The most common adverse effects reported in participants receiving pertuzumab combined with trastuzumab and docetaxel were hair loss, diarrhea, nausea and a decrease in infection-fighting white blood cells. Other notable adverse effects included anaphylaxis, decreased cardiac function, infusion-related reactions and hypersensitivity reactions.

    Perspective
    Charles L. Vogel, MD, FACP

    Charles L. Vogel, MD, FACP

    Over the past 38 years, I have devoted my professional career to the practice of breast cancer-specific medical oncology. During these years of discovery, I personally feel the most exciting and compelling story began when Dennis Slamon, MD, PhD, recognized the unique clinical behavior of the HER-2/neu–positive variant of breast cancer. I have been fortunate to have participated in most of the clinical trials since about 1994 that have brought four molecules specifically targeting HER-2–positive disease into clinical practice.

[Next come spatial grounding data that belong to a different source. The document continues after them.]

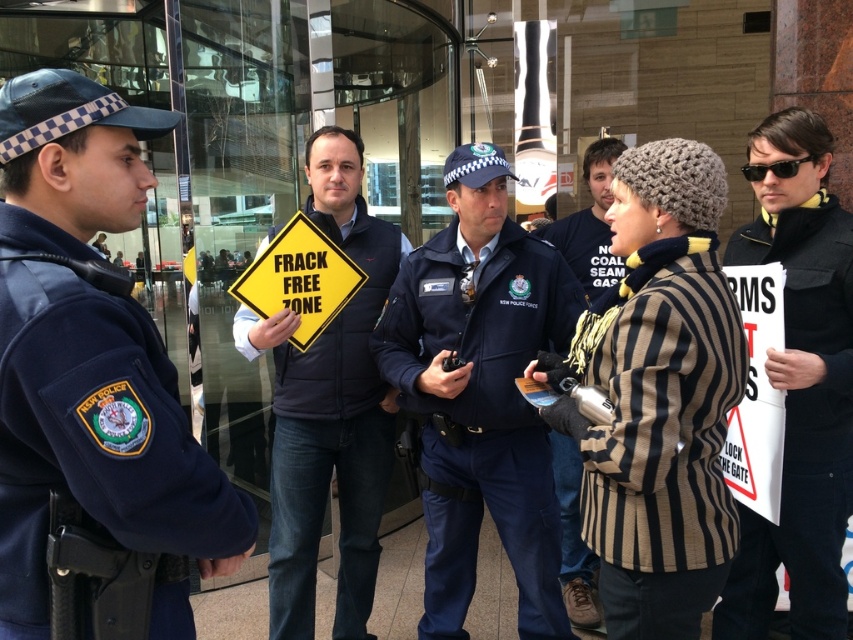 You are a photographer standing at the front of the scene. You want to take a photo that includes both the navy blue uniform at left and the yellow diamond sign at center. Which object should you adjust your camera angle to focus on first to ensure both are in frame?

The navy blue uniform at left is closer to the viewer than the yellow diamond sign at center, so you should focus on the navy blue uniform at left first to ensure both are in frame.

You are a photographer trying to capture a photo of the protest scene. You notice two points marked in the image at coordinates point (770, 253) and point (369, 276). Which point is closer to the camera based on their positions?

Point (770, 253) is in front of point (369, 276), so it is closer to the camera. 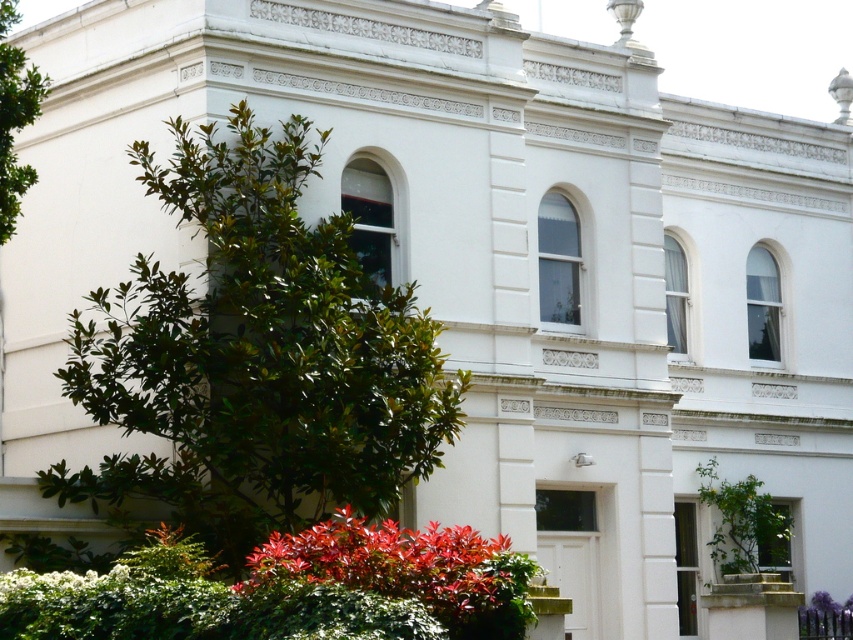 From the picture: Is shiny red leaves at lower center taller than green leafy tree at left?

Correct, shiny red leaves at lower center is much taller as green leafy tree at left.

What do you see at coordinates (402, 564) in the screenshot?
I see `shiny red leaves at lower center` at bounding box center [402, 564].

What do you see at coordinates (402, 564) in the screenshot? This screenshot has width=853, height=640. I see `shiny red leaves at lower center` at bounding box center [402, 564].

The width and height of the screenshot is (853, 640). I want to click on shiny red leaves at lower center, so click(x=402, y=564).

Between green leafy tree at center and green leafy tree at left, which one has less height?

With less height is green leafy tree at left.

Locate an element on the screen. Image resolution: width=853 pixels, height=640 pixels. green leafy tree at center is located at coordinates (254, 356).

Can you confirm if green leafy tree at center is taller than shiny red leaves at lower center?

Yes.

The height and width of the screenshot is (640, 853). Describe the element at coordinates (254, 356) in the screenshot. I see `green leafy tree at center` at that location.

Where is `green leafy tree at center`? The height and width of the screenshot is (640, 853). green leafy tree at center is located at coordinates (254, 356). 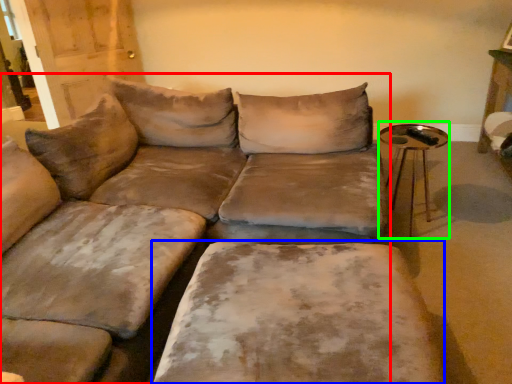 Question: Which object is positioned closest to studio couch (highlighted by a red box)? Select from wide (highlighted by a blue box) and side table (highlighted by a green box).

Choices:
 (A) wide
 (B) side table

Answer: (A) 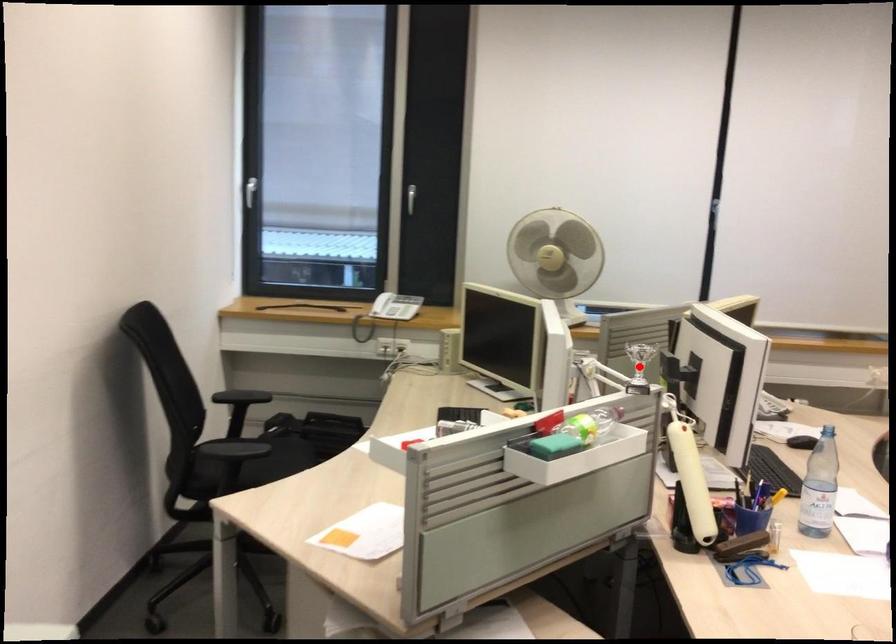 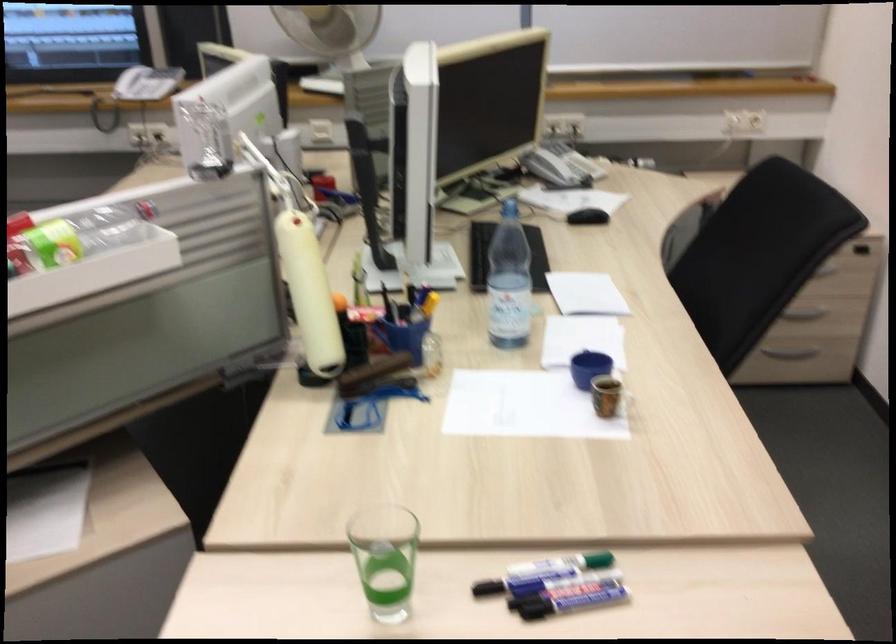 Question: I am providing you with two images of the same scene from different viewpoints. A red point is marked on the first image. Is the red point's position out of view in image 2?

Choices:
 (A) Yes
 (B) No

Answer: (A) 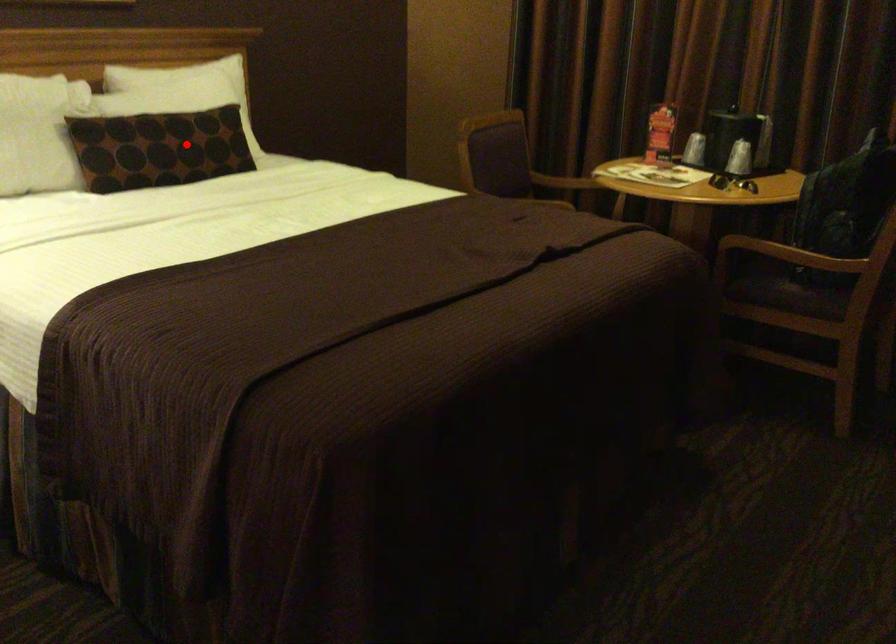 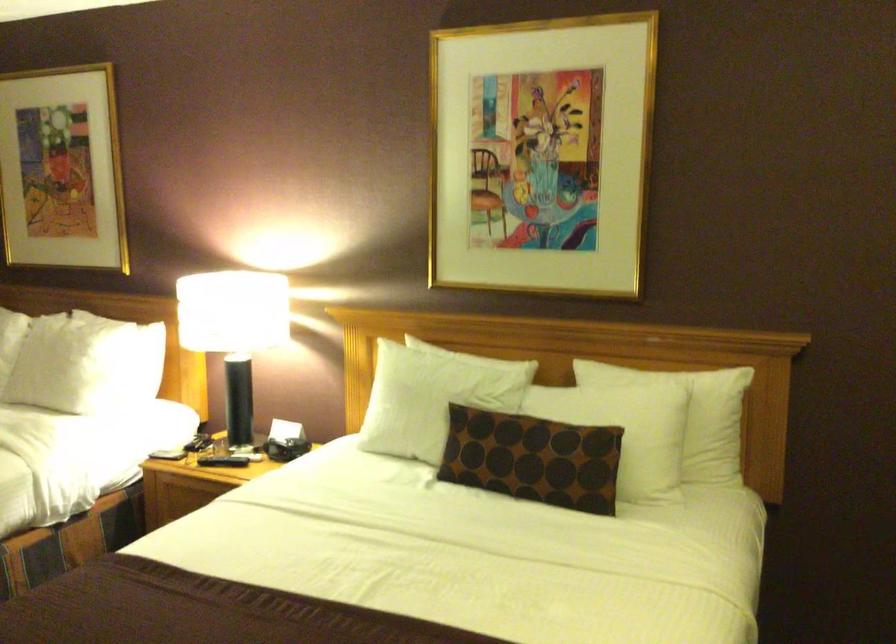 Locate, in the second image, the point that corresponds to the highlighted location in the first image.

(532, 458)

    The recent FDA approval of pertuzumab, as the first agent ever approved for neoadjuvant use in selected breast cancer patients, is a welcome addition to its prior approval in the metastatic disease setting. This perspective was written in an attempt to very briefly mention some of the other neoadjuvant trials in this patient subset and to speculate on future developments in HER-2–directed therapies.

    There are other pertinent neoadjuvant trials that include dual blockade. Although the NeoSphere trial dealt with only single-agent docetaxel, the TRYPHAENA trial evaluated more aggressive chemotherapy regimens with pertuzumab and trastuzumab (Herceptin, Genentech). The pathologic complete response rates appeared even more impressive than the single-agent docetaxel trial; however, cross-trial comparisons are difficult to interpret. NeoSphere was presented in San Antonio at the same time as the Neo-ALTTO trial, which used chemotherapy with trastuzumab but with lapatinib (Tykerb, GlaxoSmithKline) instead of pertuzumab. The results were equally impressive in terms of efficacy in the Neo-ALTTO trial as in NeoSphere; however, there was a relatively high patient discontinuation rate in the Neo-ALTTO trial because of drug toxicity related to lapatinib.

    We now have approval for pertuzumab in the metastatic setting and the neoadjuvant setting. Moving forward, the APHINITY trial is a major adjuvant trial evaluating chemotherapy of different types with trastuzumab alone or trastuzumab plus pertuzumab. If that trial is positive, then the next step would be more widespread use of chemotherapy plus dual blockade with curative potential in the adjuvant setting.

    Although pertuzumab is already approved in metastatic disease , we’ve just finished the VELVET trial, in which a less-toxic chemotherapy, vinorelbine, was substituted for docetaxel with trastuzumab and pertuzumab. There are no overall results of this trial yet, but one of my patients has had a beautiful response of widespread liver metastases. The relative lack of toxicity of this regimen was noteworthy.

    Looking to the future, we now have trastuzumab, pertuzumab, lapatinib and ado-trastuzumab emtansine (Kadcyla, Genentech) approved as HER-2–targeting agents, with only pertuzumab approved to date outside of the metastatic disease setting. We’re anxiously awaiting results from the MARIANNE trial, which includes trastuzumab and docetaxel — the standard prior to the availability of pertuzumab — vs. ado-trastuzumab emtansine alone or in combination with pertuzumab.

    In several years, it’s very possible that the backbone of therapy for HER-2–positive disease could ultimately end up being ado-trastuzumab emtansine plus pertuzumab. However, at this time we don’t even have the results of MARIANNE in metastatic disease, nor any adjuvant ado-trastuzumab emtansine data to support this interesting concept. With the increasing use of these targeted agents in combination, it could even be that — for HER-2–positive disease, relatively nontoxic, chemotherapy-free regimens will dominate clinical care within this decade.

    • Charles L. Vogel, MD, FACP
    • Sylvester Comprehensive Cancer Center University of Miami

    Disclosures: Vogel reports past advisory roles with and research support from Amgen, AstraZeneca, Aveo, Bristol-Myers Squibb, Clarient, Genentech, GlaxoSmithKline, Merck Sharp Dome, Novartis and Roche.